The Dolby Atmos soundtrack, which I sampled as a 7.1 Dolby TrueHD mix, is immersive and expertly balanced. Dialogue is crisp and clear, and the track really shines when presenting environment effects in the zombie-infested airport. Action effects like gunfire and charging Boneys rattle the subwoofer and pan the surrounds, and the score and musical selections are deep and layered appropriately. French and Spanish 5.1 Dolby Digital dubs are included, as are English SDH, French and Spanish subtitles.
PACKAGING AND EXTRAS:
This two-disc set includes the 4K disc and a Blu-ray, as well as a code to redeem both iTunes and UltraViolet HD digital copies. The discs come in a black 4K case that is wrapped in attractive slipcover. Lionsgate goes the extra mile and ports all the Blu-ray's extras to the 4K disc, which is much appreciated.

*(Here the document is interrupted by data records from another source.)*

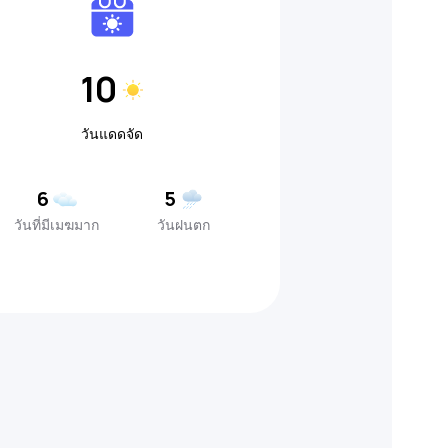
10
วันแดดจัด
6
5
วันที่มีเมฆมาก
วันฝนตก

You get an Audio Commentary by Director Jonathan Levine and Actors Nicholas Hoult and Teresa Palmer; Boy Meets, Er, Doesn't Eat Girl (9:49/HD), about the project's genesis; R&J (16:21/HD), about the romance; A Little Less Dead (16:41/HD), about the cast; Extreme Zombie Make-Over (10:11/HD)' A Wreck in Progress (14:59/HD), about the locations; Bustin' Caps (10:09/HD), about the action; Beware the Boneys (7:04/HD), about the really bad guys; Whimsical Sweetness: Teresa Palmer's Warm Bodies Home Movies (12:38/HD), shot by Palmer on her iPhone; Zombie Acting Tips with Rod Coddry (4:43/HD); Deleted Scenes with Optional Commentary by Levine (11:11/HD); Shrug & Groan Gag Reel (5:07/HD); and the Theatrical Trailer (2:32/HD).
Jonathan Levine's Warm Bodies is an unexpectedly good zombie love story that eschews teen romance cliches and instead relies on dry wit and a sense of zombie adventure to entertain. The 4K Ultra HD edition offers moderately upgraded tech specs and a boatload of extras. Highly Recommended.